I felt the same when my grandmother was in a nursing home. She didn't have dementia, but she was like a shell. Heartbreaking to visit her and have her ask 'Why are they keeping me alive?'.

Dollymixture22 · 12/01/2020 17:26

This one made me cry. I totally understand the guilt of his situation. I have been there and it was just heartbreaking.

My gran recognised me for the first time in about three years the week before she died. I don’t think I will ever forget it.

But yes, I was glad her suffering was over. We had been grieving for her for about five years. She had a good life but outlived her siblings, husband and one of her children. So much grief and suffering in the later part of her life. Then this cruel illness.

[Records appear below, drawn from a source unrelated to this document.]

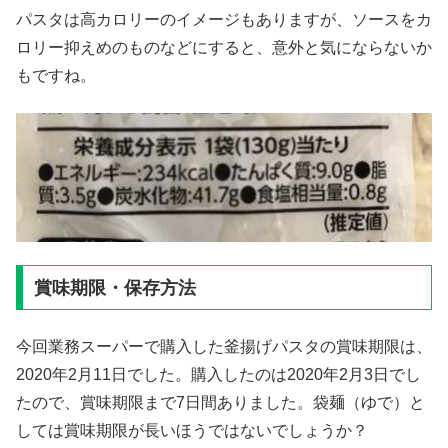
パスタは高カロリーのイメージもありますが、ソースをカ
ロリー抑えめのものなどにすると、意外と気にならないか
もですね。
賞味期限・保存方法
今回業務スーパーで購入した釜揚げパスタの賞味期限は、
2020年2月11日でした。購入したのは2020年2月3日でし
たので、賞味期限まで7日間ありました。袋麺（ゆで）と
しては賞味期限が長いほうではないでしょうか？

stairway · 12/01/2020 17:26

My Nan is 100 and I wish the same for her. If she becomes ill she won’t be going to hospital. She still clings in though she is just skin and bones and no quality of life.

TeeniefaeTinseltoon · 12/01/2020 17:27

My granny was the same, it was sad but a blessing when she died. You're not heartless x

ChardonnaysDistantCousin · 12/01/2020 17:28

It's awful when that happens.
It would be kinder if people could just go gently when they are at this stage.

MrsJBaptiste · 12/01/2020 17:28

Well 228 votes agree with you OP, not one YABU.